In the recent judgment State of Uttarakhand v. Sachendra Singh Rawat,1 the Hon’ble Supreme Court of India has clarified the circumstances from which the intention of an accused to cause death of someone can be gathered, in order to determine whether an offence of murder under Section 302 of the Indian Penal Code, 1860, is committed or not.  


The accused and the deceased (Virendra Singh) were attending a wedding ceremony, where some altercations took place between the two, but the same was brought to control by people present there. Later in the night, the accused attacked Virendra Singh using a Phakadiyat – a rough piece of wood and he sustained multiple injuries on his head. Virendra Singh later succumbed to injuries. Upon the registration of a First Information Report (FIR) by the wife of the deceased, a chargesheet against the accused was filed for the offence punishable under Section 302 of the Indian Penal Code, 1860 (hereinafter referred to as “IPC”).  

The trial court relied upon the testimonies of several witnesses to convict the accused for murder under Section 302 of IPC and sentence him to life imprisonment. Aggrieved, the accused approached the High Court of Uttarakhand at Nainital. The Hon’ble High Court believed that the case was of culpable homicide not amounting to murder. This observation was made on the ground that it was not a murder but a sudden fight that ensued in the heat of passion between the accused and the deceased. The High Court held that the accused did not have any intention to kill or commit the murder of the deceased and therefore, the case would fall under the fourth exception to Section 300 IPC. Finally, the Hon’ble High Court reduced the sentence awarded to the accused from life imprisonment to ten years’ rigorous imprisonment. Feeling aggrieved, the State moved the present appeal before the Supreme Court. 
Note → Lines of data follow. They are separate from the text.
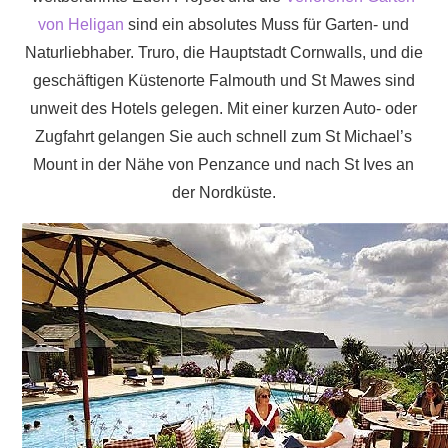
von Heligan
sind ein absolutes Muss für Garten- und
Naturliebhaber. Truro, die Hauptstadt Cornwalls, und die
geschäftigen Küstenorte Falmouth und St Mawes sind
unweit des Hotels gelegen. Mit einer kurzen Auto- oder
Zugfahrt gelangen Sie auch schnell zum St Michael’s
Mount in der Nähe von Penzance und nach St Ives an
der Nordküste.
The Supreme Court observed that the High Court had made a mistake in ordering that the case would fall under the fourth exception to Section 300 IPC i.e., culpable homicide not amounting to murder. The Court noted that the incident when the accused had attacked the deceased with a Phakadiyat, cannot be said to be a result of a sudden fight in the heat of passion upon a sudden quarrel. 

The Hon’ble Supreme Court took into consideration the case of Pulicherla Nagaraju vs. State of A.P.2. In this case it was observed and held by the Supreme Court that the intention to cause death can be gathered generally from a combination of a few or several of the following, among other, circumstances:

  • nature of the weapon used;  
  • whether the weapon was carried by the accused or was picked up from the spot;  
  • whether the blow is aimed at a vital part of the body;   
  • the amount of force employed in causing injury;  
  • whether the act was in the course of sudden quarrel or sudden fight or free for all fight;  
  • whether the incident occurs by chance or whether there was any premeditation;  
  • whether there was any prior enmity or whether the deceased was a stranger;  
  • whether there was any grave and sudden provocation, and if so, the cause for such provocation;  
  • whether it was in the heat of passion;  
  • whether the person inflicting the injury has taken undue advantage or has acted in a cruel and unusual manner;  
  • whether the accused dealt a single blow or several blows.  

The above list of circumstances is, of course, not exhaustive and there may be several other special circumstances with reference to individual cases which may throw light on the question of intention. 

The Hon’ble Supreme Court finally held that accused was held guilty for the offence under Section 302 of the Indian Penal Code, 1860, for having killed and/or committed the murder of the deceased and sentenced him to undergo life imprisonment. Further, the judgment and order passed by the trial Court convicting the accused Section 302 of the IPC and sentencing him to life imprisonment was restored.